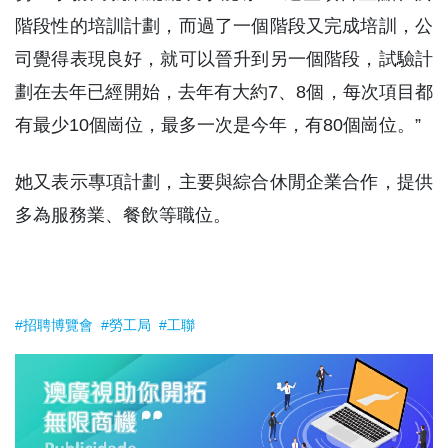
階段性的培訓計劃，而過了一個階段又完成培訓，公
司覺得表現良好，就可以晉升到另一個階段，試驗計
劃在去年已經開始，去年有大約7、8個，每次項目都
有最少10個崗位，最多一次是今年，有80個崗位。”
她又表示專項計劃，主要與綜合休閒企業合作，提供
多為服務業、餐飲等職位。
#招聘博覽會
#勞工局
#工聯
========================
• Work task:
The lines from the one holding "她又表示專項計劃，主要與綜合休閒企業合作，提供" to the end of the entries are to be repeated exactly, with both ends included and nothing else.

• Answer area:
她又表示專項計劃，主要與綜合休閒企業合作，提供
多為服務業、餐飲等職位。
#招聘博覽會
#勞工局
#工聯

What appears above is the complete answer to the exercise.